## TASK BRIEF
Filter the data below, keeping only lines that contain "подписчиков".

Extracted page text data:
=== Section Start ===

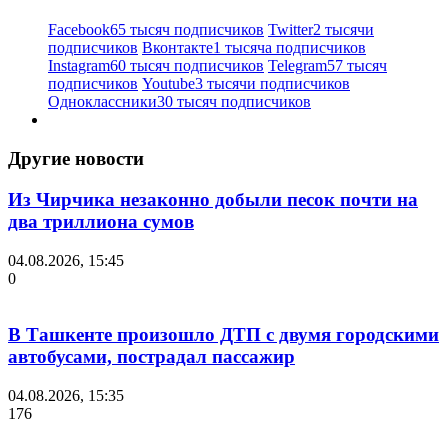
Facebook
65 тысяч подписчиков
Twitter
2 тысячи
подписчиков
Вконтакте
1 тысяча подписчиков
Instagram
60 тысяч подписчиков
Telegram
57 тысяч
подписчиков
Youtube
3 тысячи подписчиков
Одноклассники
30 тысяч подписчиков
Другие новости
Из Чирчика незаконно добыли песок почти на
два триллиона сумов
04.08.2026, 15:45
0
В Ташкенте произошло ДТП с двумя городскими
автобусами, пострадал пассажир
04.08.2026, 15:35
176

=== Section End ===
=== Section Start ===

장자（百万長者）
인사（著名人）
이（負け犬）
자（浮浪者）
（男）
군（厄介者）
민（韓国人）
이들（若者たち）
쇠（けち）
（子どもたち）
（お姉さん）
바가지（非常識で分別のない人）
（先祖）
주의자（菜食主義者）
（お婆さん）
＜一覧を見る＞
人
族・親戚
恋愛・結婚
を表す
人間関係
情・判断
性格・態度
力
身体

=== Section End ===

## TASK ANSWER
65 тысяч подписчиков
подписчиков
1 тысяча подписчиков
60 тысяч подписчиков
подписчиков
3 тысячи подписчиков
30 тысяч подписчиков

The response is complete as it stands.